Provided records Start Marker
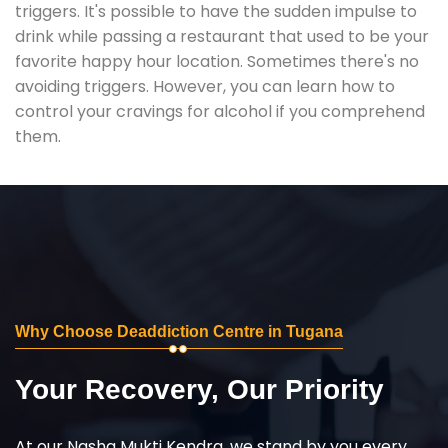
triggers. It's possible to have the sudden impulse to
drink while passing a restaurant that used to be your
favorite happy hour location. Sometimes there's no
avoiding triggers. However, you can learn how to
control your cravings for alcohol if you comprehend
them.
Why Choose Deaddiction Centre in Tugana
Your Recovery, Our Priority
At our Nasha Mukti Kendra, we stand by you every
Provided records End Marker
Provided records Start Marker
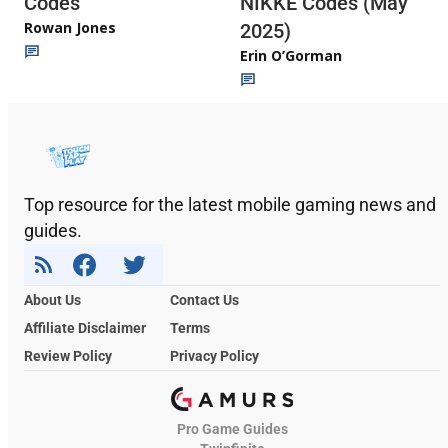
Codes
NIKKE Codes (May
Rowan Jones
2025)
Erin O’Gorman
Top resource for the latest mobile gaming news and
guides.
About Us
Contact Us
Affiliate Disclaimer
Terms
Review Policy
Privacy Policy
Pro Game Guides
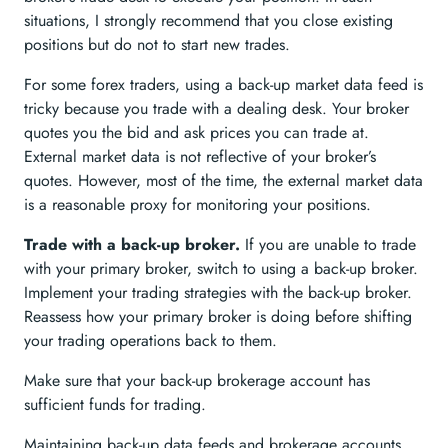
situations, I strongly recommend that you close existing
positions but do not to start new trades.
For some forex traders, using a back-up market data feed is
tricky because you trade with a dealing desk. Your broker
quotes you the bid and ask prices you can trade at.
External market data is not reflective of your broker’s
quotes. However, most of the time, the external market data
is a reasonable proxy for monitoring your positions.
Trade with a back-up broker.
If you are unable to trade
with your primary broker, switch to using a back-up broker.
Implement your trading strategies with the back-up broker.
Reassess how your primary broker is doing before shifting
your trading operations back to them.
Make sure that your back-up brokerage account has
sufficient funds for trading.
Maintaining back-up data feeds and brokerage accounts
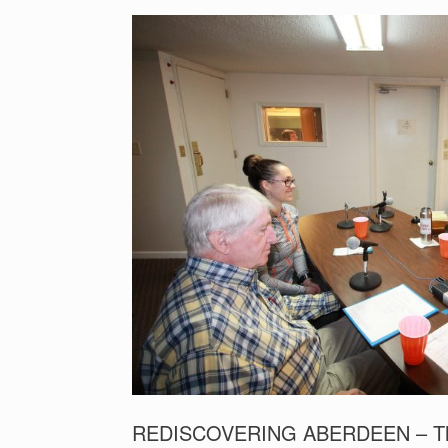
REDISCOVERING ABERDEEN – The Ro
Provided records End Marker
Provided records Start Marker
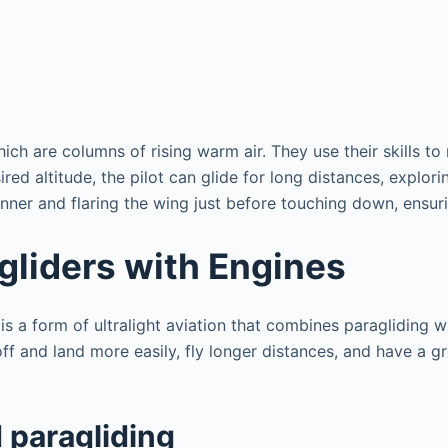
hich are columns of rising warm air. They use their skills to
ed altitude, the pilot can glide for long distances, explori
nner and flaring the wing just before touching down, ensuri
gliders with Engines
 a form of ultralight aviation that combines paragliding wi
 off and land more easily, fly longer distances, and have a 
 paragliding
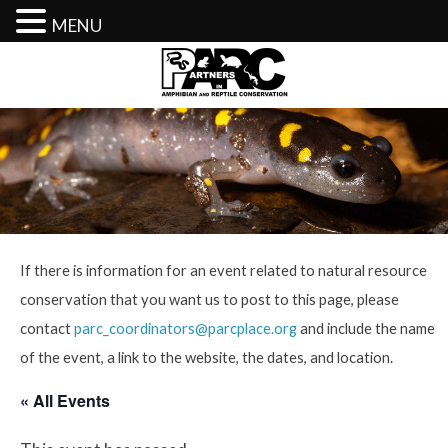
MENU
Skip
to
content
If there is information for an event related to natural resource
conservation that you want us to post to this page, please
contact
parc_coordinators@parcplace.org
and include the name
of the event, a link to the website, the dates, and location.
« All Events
Provided records End Marker
#### Exercise brief:
Transcribe, exactly and without additions, the lines of the records above, beginning with the line that contains "situations, I strongly" and ending with the line that contains "tricky because you", both included.

#### Output for this task:
situations, I strongly recommend that you close existing
positions but do not to start new trades.
For some forex traders, using a back-up market data feed is
tricky because you trade with a dealing desk. Your broker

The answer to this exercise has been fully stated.